The first MDG was to eradicate extreme poverty and hunger. This goal had three objectives:
- Halve, between 1990 and 2015, the proportion of people whose income is less than $1 a day.
- Achieve full and productive employment and decent work for all, including women and young people.
- Halve, between 1990 and 2015, the proportion of people who suffer from hunger.
The United Nation’s MDG Report 2015 findings show that the world has made significant strides in fighting poverty and hunger under these goals. Although poverty is far from eradicated, here are some examples of progress that has been made in the last 25 years, according to the report:
- The number of people living in extreme poverty around the world has fallen by more than half, from 1.9 billion in 1990 to 836 million in 2015.
- In developing regions, the proportion of people living on less than $1.25 a day fell from 47 percent in 1990 to 22 percent in 2010, five years ahead of schedule.
- The proportion of undernourished people in developing countries has fallen by almost half, from 23.3 percent in 1990 to 12.9 percent in 2015.
- The number of undernourished people in developing countries has fallen by 216 million since 1990.
- The proportion of children under five who are underweight has been cut almost in half between 1990 and 2015. One in four children under five worldwide have stunted growth, but stunting – defined as inadequate height for age – is declining.
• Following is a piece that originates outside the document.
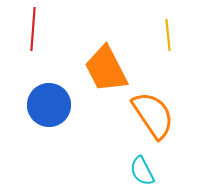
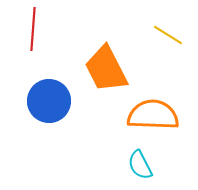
yellow line: rotated 52 degrees counterclockwise
blue circle: moved 4 px up
orange semicircle: rotated 54 degrees counterclockwise
cyan semicircle: moved 2 px left, 6 px up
These goals have helped the world achieve so much. Millions of people around the world are escaping hunger and poverty. However, even after making such great strides, there are still over 795 million people going hungry.
The world has the tools and the knowledge to eradicate hunger. Using the momentum and progress generated by the MDGs, the U.N. is working with governments, civil society, and other partners on an ambitious task in creating a long-term sustainable agenda – the Sustainable Development Goals.
These new goals will replace the MDGs this September with an end goal of ending extreme poverty by 2030.
Stefanie Casdorph is a summer intern in the communications department at Bread for the World.